Feds save sodas From Bloomberg
Bloomberg's soda ban for food stamps denied
New York City Mayor Michael Bloomberg has made a goal of his third term in office to make his constituency as healthy as possible, in spite of themselves. He has gotten a law passed to force restaurants to place calorie counts on their menu items, and has attacked salt and sugar vigorously.
His latest attempt has run aground, courtesy of the U.S. Department of Agriculture. The USDA last week denied the mayor a waiver that would have allowed the city to prevent residents from buying sugar-sweetened soft drinks with food stamps.
In denying the waiver, which would have allowed the city to set up a ban on a temporary basis, to be evaluated, the USDA stated that it “had concerns about the plans potential viability and effectiveness.” Specifically, according to an article on the Yahoo! News website, the proposal didn’t do enough to spell out which products would be affected, take into account the impact on retailers and didn’t outline well enough how the city would evaluate the ban’s effectiveness on curbing obesity.
According to the mayor’s proposal, the ban would have applied to any sweetened soft drink that contained more than 10 calories per eight ounces.
I’m of two minds when it comes to the idea of a “Nanny State” such as Bloomberg is trying to effect. On the one hand, I’m not comfortable with the government having a heavy hand in the choices I’m allowed to make as a consumer. On the other hand, as someone who does a lot of grocery shopping, I have witnessed food stamp recipients using their government benefits to make a host of unhealthy choices.
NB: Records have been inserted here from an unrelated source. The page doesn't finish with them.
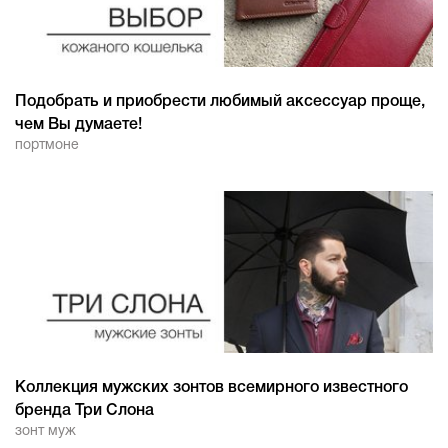
Подобрать и приобрести любимый аксессуар проще,
чем Вы думаете!
портмоне
Коллекция мужских зонтов всемирного известного
бренда Три Слона
зонт муж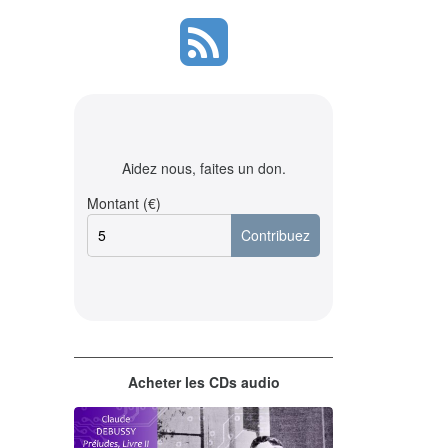
Aidez nous, faites un don.
Montant (€)
Acheter les CDs audio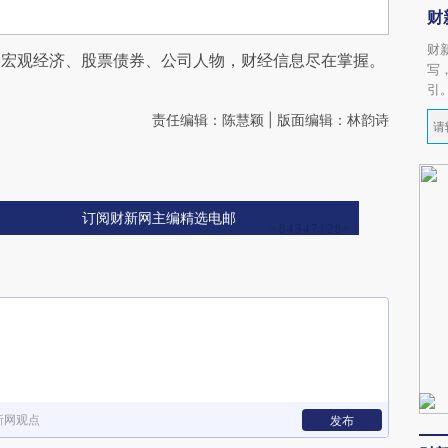
财
财
阅宏观经济、股票债券、公司人物，财经信息尽在掌握。
写
引
责任编辑：陈慧颖 | 版面编辑：林韵诗
订阅财新网主编精选电邮
新网观点
发布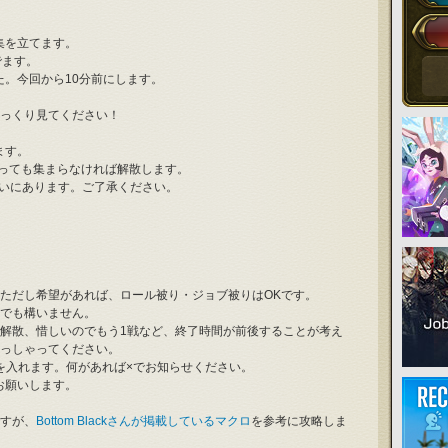
集を立てます。
でます。
た。今回から10分前にします。
っくり見てください！
ます。
分待っても集まらなければ解散します。
いにあります。ご了承ください。
ただし希望があれば、ロール被り・ジョブ被りはOKです。
でも構いません。
解散、惜しいのでもう1戦など、終了時間が前後することが考え
っしゃってください。
を入れます。何があれば×でお知らせください。
お願いします。
すが、
Bottom Blackさんが掲載しているマクロ
を参考に攻略しま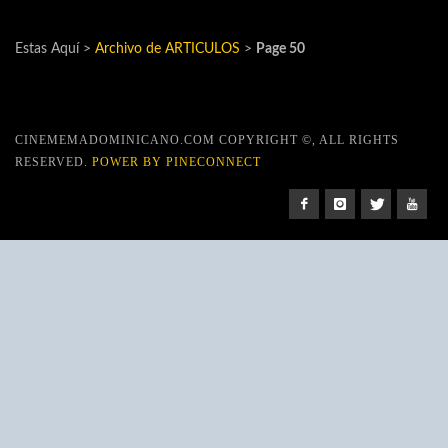
Estas Aquí >
Archivo de ARTICULOS
>
Page 50
CINEMEMADOMINICANO.COM COPYRIGHT ©, ALL RIGHTS
RESERVED.
POWER BY PINECONNECT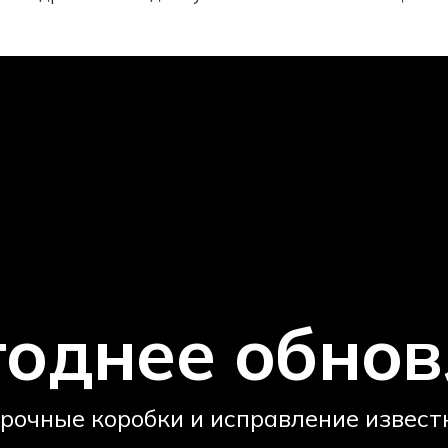
годнее обнов
рочные коробки и исправление извест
I often think, “Shouldn’t you be buying more nutritious food for your children with those stamps, and use your own money for snacks and such?” Then again, I’ve never had to use food stamps or other government hand-outs, so I’ve not walked in their shoes.
The debate centers around whether the government should be allowed to control how the indigent spend the money the government gives them. Do people have a right to, in Mayor Bloomberg’s opinion, abuse their bodies and those of their children with government money? Of course, the mayor thinks not—he doesn’t even think people should be making unhealthy choices with their own money.
So, how much of a say should our elected officials have in how food stamp recipients use those vouchers? Readers, what are your thoughts?